---------- Working data ----------

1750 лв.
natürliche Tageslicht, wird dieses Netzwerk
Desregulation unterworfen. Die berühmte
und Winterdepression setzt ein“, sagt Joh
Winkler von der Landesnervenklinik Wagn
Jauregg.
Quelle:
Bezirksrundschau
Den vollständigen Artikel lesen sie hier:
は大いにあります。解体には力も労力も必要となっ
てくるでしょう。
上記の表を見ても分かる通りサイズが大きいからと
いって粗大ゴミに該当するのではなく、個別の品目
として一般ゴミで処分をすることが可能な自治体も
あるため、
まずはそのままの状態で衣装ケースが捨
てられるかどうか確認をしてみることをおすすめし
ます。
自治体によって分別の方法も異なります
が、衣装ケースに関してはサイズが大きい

----------
---------- Working data ----------

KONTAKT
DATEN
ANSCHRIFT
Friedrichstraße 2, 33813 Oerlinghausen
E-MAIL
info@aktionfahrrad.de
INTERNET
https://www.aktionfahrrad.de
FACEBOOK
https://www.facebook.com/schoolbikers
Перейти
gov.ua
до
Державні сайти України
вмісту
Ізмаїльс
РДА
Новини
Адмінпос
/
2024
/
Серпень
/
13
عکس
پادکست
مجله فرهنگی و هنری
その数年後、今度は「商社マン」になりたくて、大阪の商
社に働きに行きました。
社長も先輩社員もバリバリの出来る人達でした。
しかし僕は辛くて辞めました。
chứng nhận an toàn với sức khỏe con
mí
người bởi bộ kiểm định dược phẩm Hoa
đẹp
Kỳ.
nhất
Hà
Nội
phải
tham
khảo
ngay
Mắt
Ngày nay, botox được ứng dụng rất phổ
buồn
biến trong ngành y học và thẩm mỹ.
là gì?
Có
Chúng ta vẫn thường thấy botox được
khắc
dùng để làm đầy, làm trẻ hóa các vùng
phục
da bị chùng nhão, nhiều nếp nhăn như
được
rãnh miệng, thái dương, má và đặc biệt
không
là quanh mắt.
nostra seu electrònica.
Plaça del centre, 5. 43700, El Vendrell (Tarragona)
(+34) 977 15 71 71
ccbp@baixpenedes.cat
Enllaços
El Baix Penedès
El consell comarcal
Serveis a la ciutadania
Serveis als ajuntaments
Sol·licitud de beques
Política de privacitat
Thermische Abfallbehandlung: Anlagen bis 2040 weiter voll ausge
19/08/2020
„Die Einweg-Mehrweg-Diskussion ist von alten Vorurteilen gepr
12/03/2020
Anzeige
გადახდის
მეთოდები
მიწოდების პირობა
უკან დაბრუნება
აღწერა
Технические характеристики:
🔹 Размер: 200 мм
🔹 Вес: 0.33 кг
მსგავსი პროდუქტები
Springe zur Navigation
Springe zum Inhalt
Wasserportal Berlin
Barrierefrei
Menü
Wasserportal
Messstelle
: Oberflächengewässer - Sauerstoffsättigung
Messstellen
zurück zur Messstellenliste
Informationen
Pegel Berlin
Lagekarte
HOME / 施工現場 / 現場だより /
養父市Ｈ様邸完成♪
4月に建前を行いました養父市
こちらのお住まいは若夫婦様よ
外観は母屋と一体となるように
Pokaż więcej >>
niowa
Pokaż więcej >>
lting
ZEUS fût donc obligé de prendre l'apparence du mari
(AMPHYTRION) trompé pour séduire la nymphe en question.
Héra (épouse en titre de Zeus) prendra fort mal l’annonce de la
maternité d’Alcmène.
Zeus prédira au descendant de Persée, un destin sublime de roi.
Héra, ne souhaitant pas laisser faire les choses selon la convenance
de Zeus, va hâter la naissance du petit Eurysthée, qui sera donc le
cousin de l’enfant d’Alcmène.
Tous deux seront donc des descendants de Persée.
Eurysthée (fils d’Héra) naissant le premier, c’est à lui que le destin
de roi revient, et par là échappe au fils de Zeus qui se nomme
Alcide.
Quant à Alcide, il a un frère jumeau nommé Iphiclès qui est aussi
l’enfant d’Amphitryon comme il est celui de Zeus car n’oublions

----------
---------- Working data ----------

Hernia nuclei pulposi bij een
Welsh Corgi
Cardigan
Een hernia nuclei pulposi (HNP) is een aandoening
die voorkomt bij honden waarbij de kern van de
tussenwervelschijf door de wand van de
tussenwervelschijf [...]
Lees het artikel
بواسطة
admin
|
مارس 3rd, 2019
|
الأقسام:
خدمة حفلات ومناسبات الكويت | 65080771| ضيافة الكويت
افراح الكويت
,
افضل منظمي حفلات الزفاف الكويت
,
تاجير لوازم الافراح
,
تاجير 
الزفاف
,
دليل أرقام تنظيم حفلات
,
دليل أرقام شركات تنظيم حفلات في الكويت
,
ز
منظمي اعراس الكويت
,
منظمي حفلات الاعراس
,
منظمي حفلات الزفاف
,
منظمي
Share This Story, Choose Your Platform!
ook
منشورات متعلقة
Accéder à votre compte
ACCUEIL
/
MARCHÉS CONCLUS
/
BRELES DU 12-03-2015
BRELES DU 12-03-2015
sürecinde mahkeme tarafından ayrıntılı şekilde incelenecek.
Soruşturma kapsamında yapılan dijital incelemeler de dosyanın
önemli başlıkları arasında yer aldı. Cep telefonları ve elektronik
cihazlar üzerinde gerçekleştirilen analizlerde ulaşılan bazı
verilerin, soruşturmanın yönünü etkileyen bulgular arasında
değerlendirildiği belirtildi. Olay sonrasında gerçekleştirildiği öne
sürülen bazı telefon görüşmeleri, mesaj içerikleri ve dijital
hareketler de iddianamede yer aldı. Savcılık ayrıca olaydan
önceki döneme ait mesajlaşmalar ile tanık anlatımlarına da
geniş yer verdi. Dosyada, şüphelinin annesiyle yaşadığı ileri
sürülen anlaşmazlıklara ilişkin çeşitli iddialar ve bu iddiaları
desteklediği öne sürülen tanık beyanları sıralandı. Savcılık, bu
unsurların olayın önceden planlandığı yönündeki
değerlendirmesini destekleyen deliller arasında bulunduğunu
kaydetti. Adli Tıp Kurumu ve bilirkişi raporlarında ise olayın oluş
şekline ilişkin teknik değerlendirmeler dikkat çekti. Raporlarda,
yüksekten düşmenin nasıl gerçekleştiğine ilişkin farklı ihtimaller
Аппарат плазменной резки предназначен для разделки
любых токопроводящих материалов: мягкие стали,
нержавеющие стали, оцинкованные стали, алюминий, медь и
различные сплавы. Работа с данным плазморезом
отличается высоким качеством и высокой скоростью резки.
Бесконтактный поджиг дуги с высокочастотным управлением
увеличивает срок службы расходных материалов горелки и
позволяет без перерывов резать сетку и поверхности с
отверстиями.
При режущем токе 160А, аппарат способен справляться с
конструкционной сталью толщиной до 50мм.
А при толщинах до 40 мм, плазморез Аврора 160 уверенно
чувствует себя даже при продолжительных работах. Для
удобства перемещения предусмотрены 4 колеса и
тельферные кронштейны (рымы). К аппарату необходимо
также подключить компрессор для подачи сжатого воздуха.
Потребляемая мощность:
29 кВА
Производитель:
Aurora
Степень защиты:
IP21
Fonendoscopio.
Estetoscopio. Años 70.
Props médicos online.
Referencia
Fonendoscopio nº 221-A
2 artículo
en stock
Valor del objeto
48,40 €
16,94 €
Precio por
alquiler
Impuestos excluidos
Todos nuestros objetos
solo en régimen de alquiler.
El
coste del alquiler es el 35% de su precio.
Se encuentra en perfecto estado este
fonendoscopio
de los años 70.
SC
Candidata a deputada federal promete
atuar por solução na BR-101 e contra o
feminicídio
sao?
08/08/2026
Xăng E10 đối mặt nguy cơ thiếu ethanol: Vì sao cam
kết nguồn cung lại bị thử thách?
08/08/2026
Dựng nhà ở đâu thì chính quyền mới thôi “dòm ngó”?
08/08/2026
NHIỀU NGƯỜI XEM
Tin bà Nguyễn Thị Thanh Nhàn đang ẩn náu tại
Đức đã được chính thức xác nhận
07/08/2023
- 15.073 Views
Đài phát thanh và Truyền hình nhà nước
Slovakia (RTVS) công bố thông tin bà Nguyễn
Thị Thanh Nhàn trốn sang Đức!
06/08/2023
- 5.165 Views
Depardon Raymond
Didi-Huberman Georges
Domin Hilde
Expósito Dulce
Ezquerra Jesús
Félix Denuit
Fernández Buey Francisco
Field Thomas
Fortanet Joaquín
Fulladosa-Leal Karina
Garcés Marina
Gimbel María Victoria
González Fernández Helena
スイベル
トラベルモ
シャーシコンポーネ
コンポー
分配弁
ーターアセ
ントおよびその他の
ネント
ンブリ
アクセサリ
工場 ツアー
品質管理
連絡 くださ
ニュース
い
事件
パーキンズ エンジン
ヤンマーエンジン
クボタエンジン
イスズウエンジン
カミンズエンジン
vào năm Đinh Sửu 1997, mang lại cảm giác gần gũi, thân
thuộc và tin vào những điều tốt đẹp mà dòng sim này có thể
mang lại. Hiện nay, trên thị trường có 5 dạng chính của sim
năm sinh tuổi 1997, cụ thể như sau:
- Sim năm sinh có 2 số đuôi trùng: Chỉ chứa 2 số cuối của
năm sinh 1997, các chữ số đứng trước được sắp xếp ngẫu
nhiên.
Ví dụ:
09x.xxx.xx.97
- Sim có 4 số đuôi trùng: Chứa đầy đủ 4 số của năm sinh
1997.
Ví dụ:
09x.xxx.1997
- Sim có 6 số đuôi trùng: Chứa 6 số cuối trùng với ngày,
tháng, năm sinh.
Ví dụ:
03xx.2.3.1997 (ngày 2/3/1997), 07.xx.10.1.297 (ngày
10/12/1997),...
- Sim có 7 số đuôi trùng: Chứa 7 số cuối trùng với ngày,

----------

### [Problem description]
Return all lines from the data above with "chính" in them.

### [Answer to this task]
Dựng nhà ở đâu thì chính quyền mới thôi “dòm ngó”?
Đức đã được chính thức xác nhận
mang lại. Hiện nay, trên thị trường có 5 dạng chính của sim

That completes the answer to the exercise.